Net profit fell to NIS 31 million ($8.5 million) from NIS 146 million ($40 million) a year earlier as revenue dropped 27% to NIS 1.144 billion ($310 million), Partner said on Wednesday.
The company was forecast in a Reuters poll of analysts to earn NIS 64 million ($17.5 million) on revenue of NIS 1.174 billion ($320 million).
Israel's mobile phone industry was shaken up last year with the entry of six new operators, sparking a price war – with unlimited calling plans for $25 a month or lower.
"The results for the first quarter of 2013 reflect the continuing impact of the fierce competition in the telecommunications market, as reflected in the significant price erosion and decline in the company's revenues," Partner Chief Executive Haim Romano said in a statement.
Despite the decline in revenue and profit, Partner continues to invest in its assets, he said.
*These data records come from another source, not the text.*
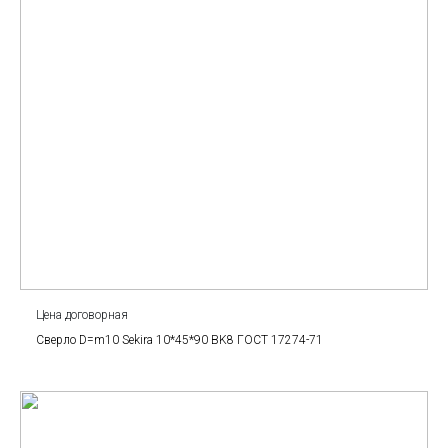
Цена договорная
Сверло D=m10 Sekira 10*45*90 BK8 ГОСТ 17274-71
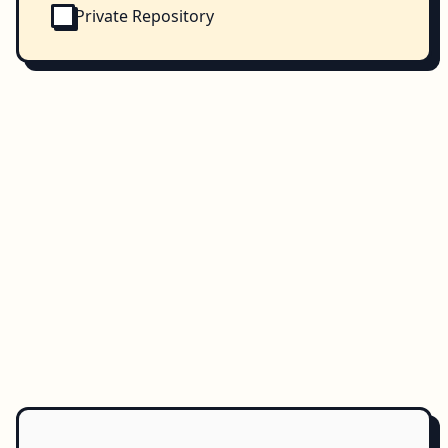
Private Repository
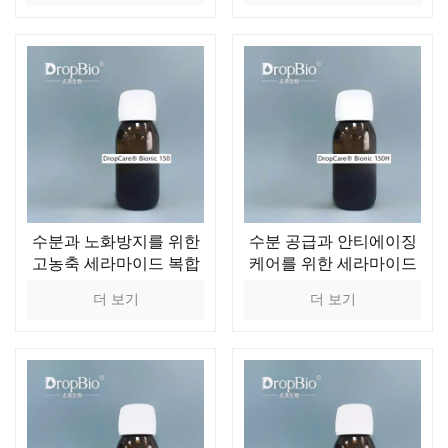
수분과 노화방지를 위한
수분 공급과 안티에이징
고농축 세라마이드 복합
케어를 위한 세라마이드
체
농축액
더 보기
더 보기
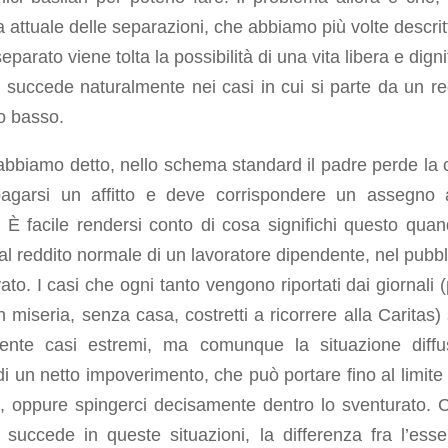
attuale delle separazioni, che abbiamo più volte descritt
eparato viene tolta la possibilità di una vita libera e dign
succede naturalmente nei casi in cui si parte da un re
o basso.
bbiamo detto, nello schema standard il padre perde la 
agarsi un affitto e deve corrispondere un assegno a
 È facile rendersi conto di cosa significhi questo quan
al reddito normale di un lavoratore dipendente, nel pubbl
vato. I casi che ogni tanto vengono riportati dai giornali 
 in miseria, senza casa, costretti a ricorrere alla Caritas
ente casi estremi, ma comunque la situazione diff
di un netto impoverimento, che può portare fino al limite 
a, oppure spingerci decisamente dentro lo sventurato.
succede in queste situazioni, la differenza fra l’esse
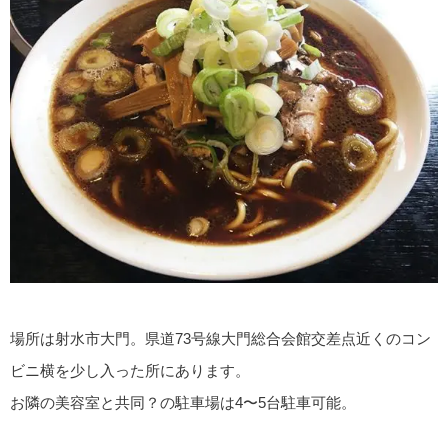
場所は射水市大門。県道73号線大門総合会館交差点近くのコン
ビニ横を少し入った所にあります。
お隣の美容室と共同？の駐車場は4〜5台駐車可能。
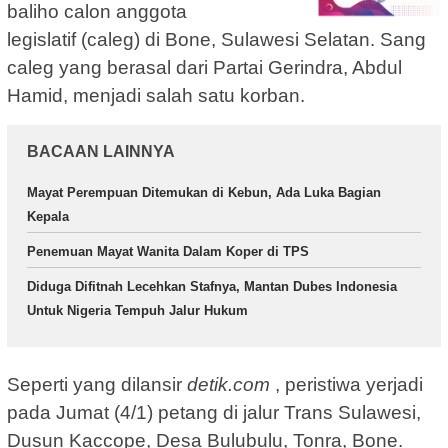
baliho calon anggota
legislatif (caleg) di Bone, Sulawesi Selatan. Sang
caleg yang berasal dari Partai Gerindra, Abdul
Hamid, menjadi salah satu korban.
BACAAN LAINNYA
Mayat Perempuan Ditemukan di Kebun, Ada Luka Bagian
Kepala
Penemuan Mayat Wanita Dalam Koper di TPS
Diduga Difitnah Lecehkan Stafnya, Mantan Dubes Indonesia
Untuk Nigeria Tempuh Jalur Hukum
Seperti yang dilansir
detik.com
, peristiwa yerjadi
pada Jumat (4/1) petang di jalur Trans Sulawesi,
Dusun Kaccope, Desa Bulubulu, Tonra, Bone.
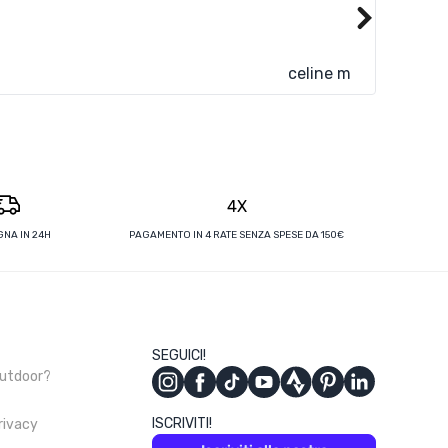
Super si
Leggi di p
celine m
4X
NA IN 24H
PAGAMENTO IN 4 RATE SENZA SPESE DA 150€
SEGUICI!
Outdoor?
ISCRIVITI!
privacy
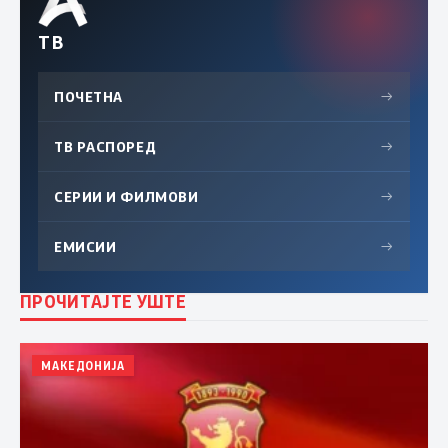
ТВ
ПОЧЕТНА
→
ТВ РАСПОРЕД
→
СЕРИИ И ФИЛМОВИ
→
ЕМИСИИ
→
ПРОЧИТАЈТЕ УШТЕ
МАКЕДОНИЈА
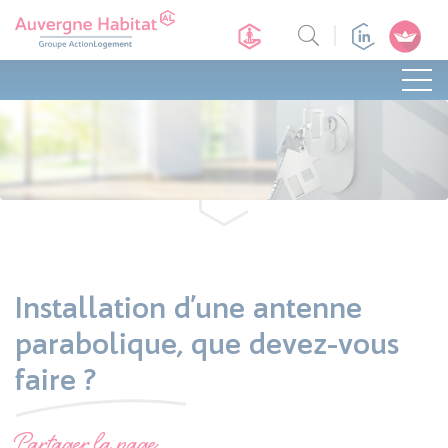
Installation d’une antenne
parabolique, que devez-vous
faire ?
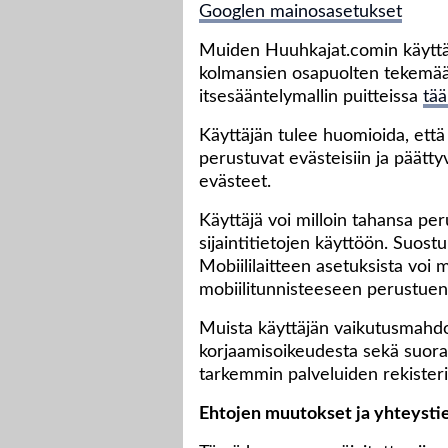
Googlen mainosasetukset
Muiden Huuhkajat.comin käyttä
kolmansien osapuolten tekemää
itsesääntelymallin puitteissa
tää
Käyttäjän tulee huomioida, että 
perustuvat evästeisiin ja päätty
evästeet.
Käyttäjä voi milloin tahansa p
sijaintitietojen käyttöön. Suost
Mobiililaitteen asetuksista voi
mobiilitunnisteeseen perustuen
Muista käyttäjän vaikutusmahdoll
korjaamisoikeudesta sekä suoram
tarkemmin palveluiden rekisteri
Ehtojen muutokset ja yhteysti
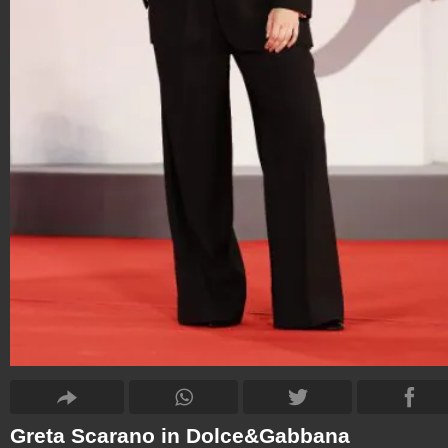
Greta Scarano in Dolce&Gabbana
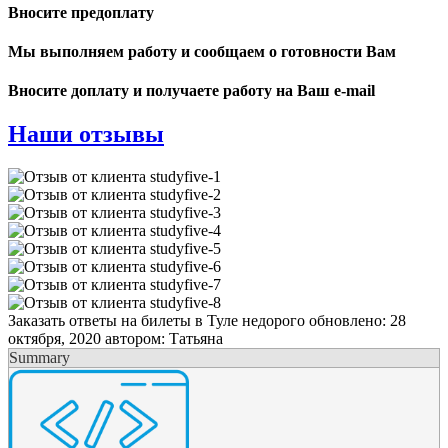
Вносите предоплату
Мы выполняем работу и сообщаем о готовности Вам
Вносите доплату и получаете работу на Ваш e-mail
Наши отзывы
Заказать ответы на билеты в Туле недорого
обновлено:
28
октября, 2020
автором:
Татьяна
Summary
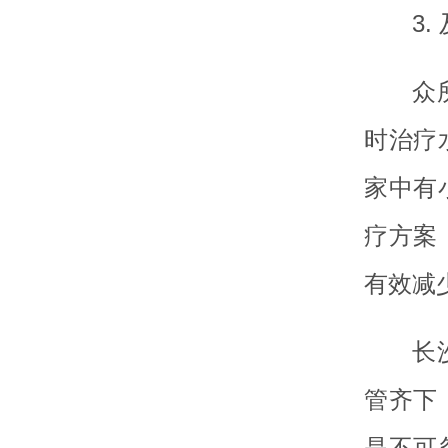
3
众
时治疗
家中有
疗方案
有效减
长
管齐下
是不可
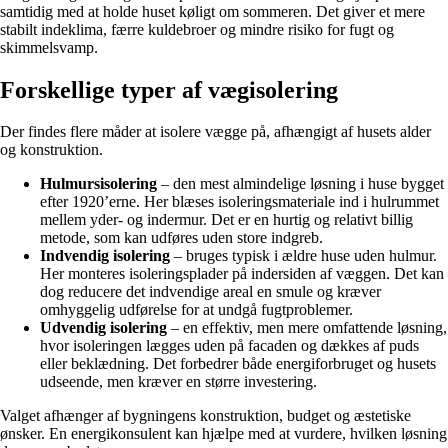
samtidig med at holde huset køligt om sommeren. Det giver et mere
stabilt indeklima, færre kuldebroer og mindre risiko for fugt og
skimmelsvamp.
Forskellige typer af vægisolering
Der findes flere måder at isolere vægge på, afhængigt af husets alder
og konstruktion.
Hulmursisolering
– den mest almindelige løsning i huse bygget
efter 1920’erne. Her blæses isoleringsmateriale ind i hulrummet
mellem yder- og indermur. Det er en hurtig og relativt billig
metode, som kan udføres uden store indgreb.
Indvendig isolering
– bruges typisk i ældre huse uden hulmur.
Her monteres isoleringsplader på indersiden af væggen. Det kan
dog reducere det indvendige areal en smule og kræver
omhyggelig udførelse for at undgå fugtproblemer.
Udvendig isolering
– en effektiv, men mere omfattende løsning,
hvor isoleringen lægges uden på facaden og dækkes af puds
eller beklædning. Det forbedrer både energiforbruget og husets
udseende, men kræver en større investering.
Valget afhænger af bygningens konstruktion, budget og æstetiske
ønsker. En energikonsulent kan hjælpe med at vurdere, hvilken løsning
Investments in the first quarter totaled NIS 130 million ($35 million), mainly in the advanced cellular network.
The company reduced its operating expenses by 17% in the quarter, reflecting efficiency measures undertaken over the last four quarters, especially the reduction in the workforce of approximately a third.
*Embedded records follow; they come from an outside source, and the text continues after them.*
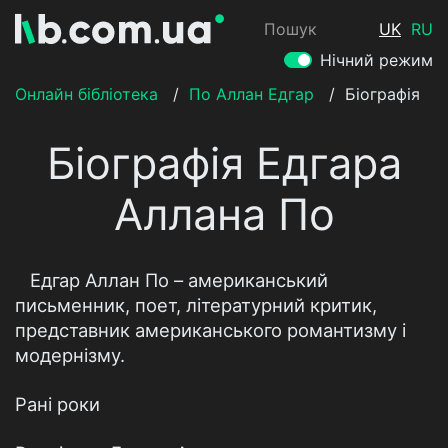
Пошук
UK
RU
Нічний режим
Онлайн бібліотека
/
По Аллан Едгар
/
Біографія
Біографія Едгара
Аллана По
Едгар Аллан По – американський
письменник, поет, літературний критик,
представник американського романтизму і
модернізму.
Рані роки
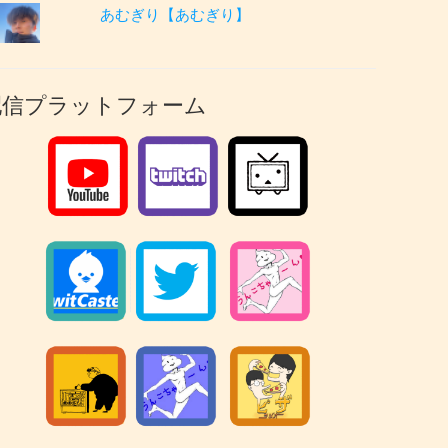
あむぎり【あむぎり】
配信プラットフォーム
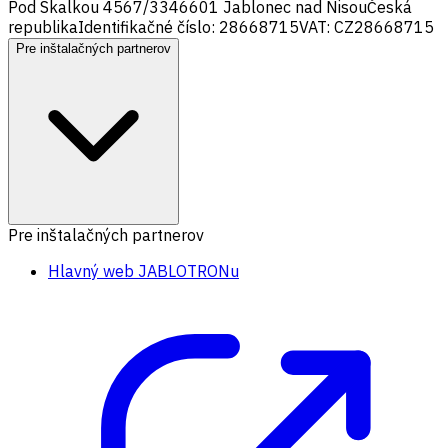
Pod Skalkou 4567/33
46601 Jablonec nad Nisou
Česká
republika
Identifikačné číslo: 28668715
VAT: CZ28668715
Pre inštalačných partnerov
Pre inštalačných partnerov
Hlavný web JABLOTRONu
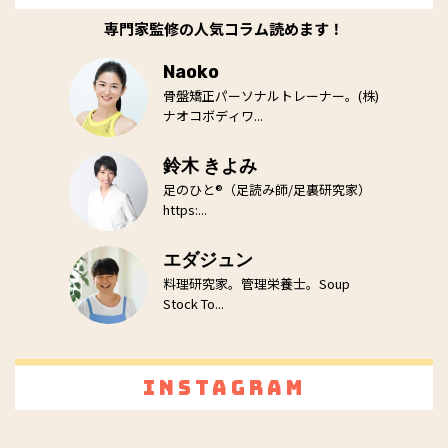
専門家監修の人気コラム読めます！
Naoko
骨盤矯正パーソナルトレーナー。(株)
ナオコボディワ...
鈴木 きよみ
足のひと®（足読み師/足裏研究家）
https:...
エダジュン
料理研究家。管理栄養士。Soup
Stock To...
Instagram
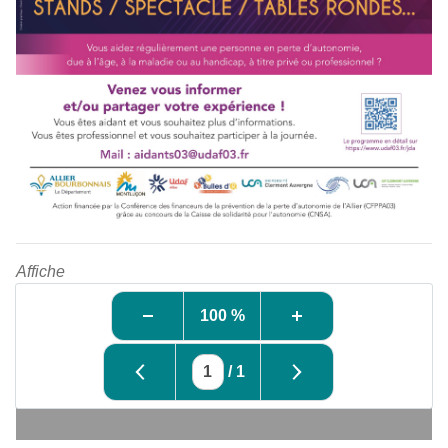
Affiche
100 %
/
1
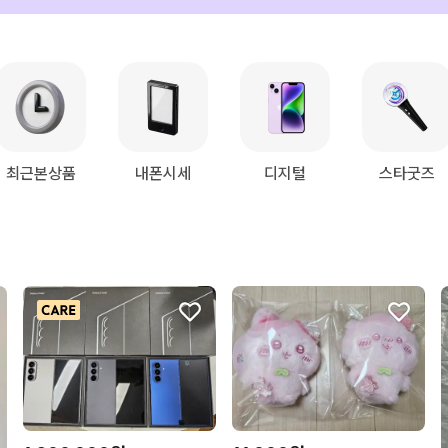
최근본상품
내폰시세
디지털
스타굿즈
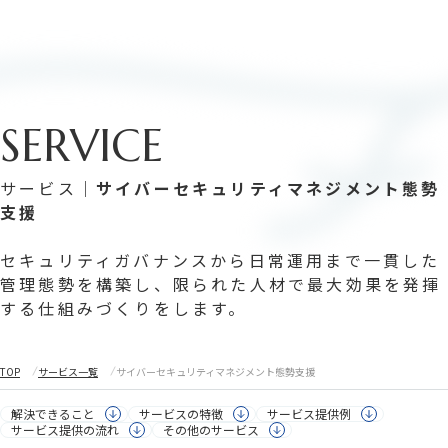
採用情報
SERVICE
採用情報
私たちについて
企業情報
サービス｜
サイバーセキュリティマネジメント態勢
支援
企業インタビュー
メディア一覧
セキュリティガバナンスから日常運用まで一貫した
管理態勢を構築し、限られた人材で最大効果を発揮
サービス
する仕組みづくりをします。
デジタル・ガバナンス
サイバーセキュリティ
インターナル・オーディット（内部監査）
レギュラトリ―・アドバイザリー
TOP
サービス一覧
サイバーセキュリティマネジメント態勢支援
リスク・コンプライアンス
デジタルソリューション
プロフェッショナル人材サービス
解決できること
サービスの特徴
サービス提供例
サービス提供の流れ
その他のサービス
"The efficiency measures that we are implementing continue; however they are not yet fully reflected in the company's results," Romano said.
Its subscriber base fell 7% from a year earlier to NIS 2.93 million ($800,000).
Cellcom, Israel's biggest mobile phone operator, had reported a 61% drop in first quarter net profit and a 20.6% decline in revenue.
Pelephone, a unit of Bezeq Israel Telecom, earlier reported a 29% drop in quarterly profit and 22.5% fall in revenue.